Data extract:
-- Opening Marker --
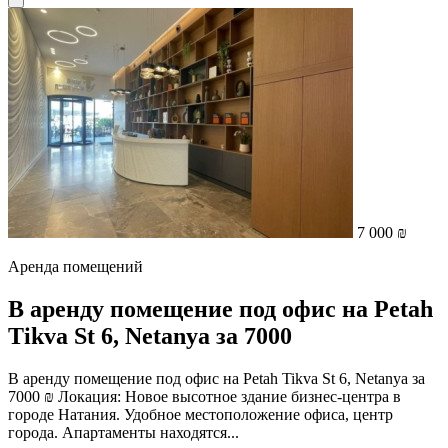
7 000 ₪
Аренда помещений
В аренду помещение под офис на Petah
Tikva St 6, Netanya за 7000
В аренду помещение под офис на Petah Tikva St 6, Netanya за
7000 ₪ Локация: Новое высотное здание бизнес-центра в
городе Натания. Удобное местоположение офиса, центр
города. Апартаменты находятся...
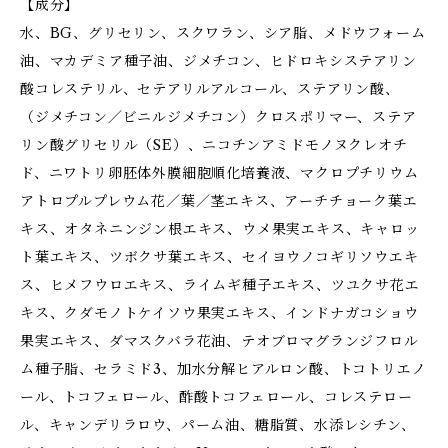
【成分】
水、BG、グリセリン、スクワラン、シア脂、メドウフォーム
油、マカデミア種子油、ジメチコン、ヒドロキシステアリン
酸コレステリル、セテアリルアルコール、ステアリン酸、
（ジメチコン／ビニルジメチコン）クロスポリマー、ステア
リン酸グリセリル（SE）、ニコチンアミドモノヌクレオチ
ド、ニワトリ卵胚体外膜細胞順化培養液、マクロプチリウム
アトロプルプレウム花／葉／茎エキス、アーチチョーク葉エ
キス、オタネニンジン根エキス、ウメ果実エキス、キャロッ
ト葉エキス、ツボクサ葉エキス、セイヨウノコギリソウエキ
ス、ヒメフウロエキス、ライムギ種子エキス、ツユクサ花エ
キス、クダモノトケイソウ果実エキス、インドナガコショウ
果実エキス、ダマスクバラ花油、テオブロマグランジフロル
ム種子脂、セラミド3、加水分解ヒアルロン酸、トコトリエノ
ール、トコフェロール、酢酸トコフェロール、コレステロー
ル、キャンデリラロウ、パーム油、糖脂質、水添レシチン、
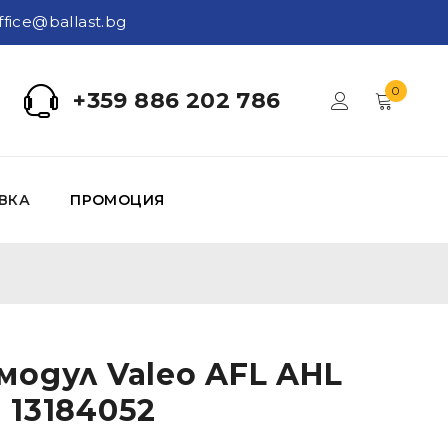
ffice@ballast.bg
0
+359 886 202 786
ВКА
ПРОМОЦИЯ
модул Valeo AFL AHL
 13184052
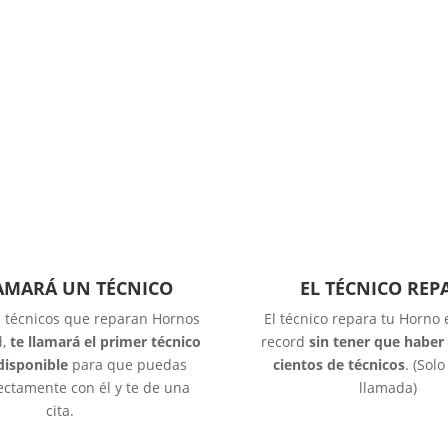
LAMARÁ UN TÉCNICO
EL TÉCNICO REP
s técnicos que reparan Hornos
El técnico repara tu Horno
d,
te llamará el primer técnico
record
sin tener que haber
disponible
para que puedas
cientos de técnicos
. (Sol
ectamente con él y te de una
llamada)
cita.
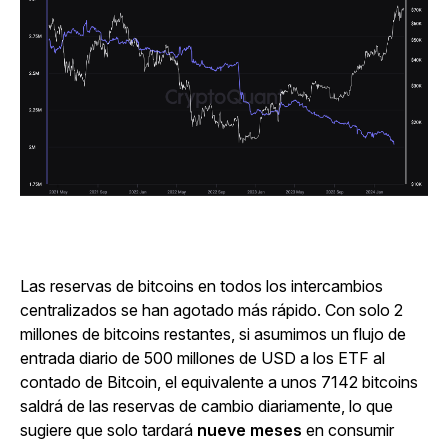
Las reservas de bitcoins en todos los intercambios
centralizados se han agotado más rápido. Con solo 2
millones de bitcoins restantes, si asumimos un flujo de
entrada diario de 500 millones de USD a los ETF al
contado de Bitcoin, el equivalente a unos 7142 bitcoins
saldrá de las reservas de cambio diariamente, lo que
sugiere que solo tardará
nueve meses
en consumir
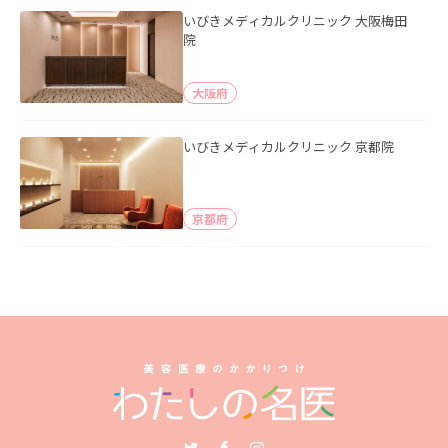
いびきメディカルクリニック 大阪梅田
院
大阪府
いびきメディカルクリニック 京都院
京都府
Twitter
Facebook
Instagram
-- Closing Marker --
Exercise goal:
Please return, exactly and with pictures omitted, the lines from the line holding "Аренда помещений" through the end of the data above, inclusive.

Answer area:
Аренда помещений
В аренду помещение под офис на Petah
Tikva St 6, Netanya за 7000
В аренду помещение под офис на Petah Tikva St 6, Netanya за
7000 ₪ Локация: Новое высотное здание бизнес-центра в
городе Натания. Удобное местоположение офиса, центр
города. Апартаменты находятся...
【成分】
水、BG、グリセリン、スクワラン、シア脂、メドウフォーム
油、マカデミア種子油、ジメチコン、ヒドロキシステアリン
酸コレステリル、セテアリルアルコール、ステアリン酸、
（ジメチコン／ビニルジメチコン）クロスポリマー、ステア
リン酸グリセリル（SE）、ニコチンアミドモノヌクレオチ
ド、ニワトリ卵胚体外膜細胞順化培養液、マクロプチリウム
アトロプルプレウム花／葉／茎エキス、アーチチョーク葉エ
キス、オタネニンジン根エキス、ウメ果実エキス、キャロッ
ト葉エキス、ツボクサ葉エキス、セイヨウノコギリソウエキ
ス、ヒメフウロエキス、ライムギ種子エキス、ツユクサ花エ
キス、クダモノトケイソウ果実エキス、インドナガコショウ
果実エキス、ダマスクバラ花油、テオブロマグランジフロル
ム種子脂、セラミド3、加水分解ヒアルロン酸、トコトリエノ
ール、トコフェロール、酢酸トコフェロール、コレステロー
ル、キャンデリラロウ、パーム油、糖脂質、水添レシチン、
ffice@ballast.bg
0
+359 886 202 786
ВКА
ПРОМОЦИЯ
модул Valeo AFL AHL
 13184052
LAMARÁ UN TÉCNICO
EL TÉCNICO REP
s técnicos que reparan Hornos
El técnico repara tu Horno
d,
te llamará el primer técnico
record
sin tener que haber
disponible
para que puedas
cientos de técnicos
. (Sol
ectamente con él y te de una
llamada)
cita.
Las reservas de bitcoins en todos los intercambios
centralizados se han agotado más rápido. Con solo 2
millones de bitcoins restantes, si asumimos un flujo de
entrada diario de 500 millones de USD a los ETF al
contado de Bitcoin, el equivalente a unos 7142 bitcoins
saldrá de las reservas de cambio diariamente, lo que
sugiere que solo tardará
nueve meses
en consumir
いびきメディカルクリニック 大阪梅田
院
大阪府
いびきメディカルクリニック 京都院
京都府
Twitter
Facebook
Instagram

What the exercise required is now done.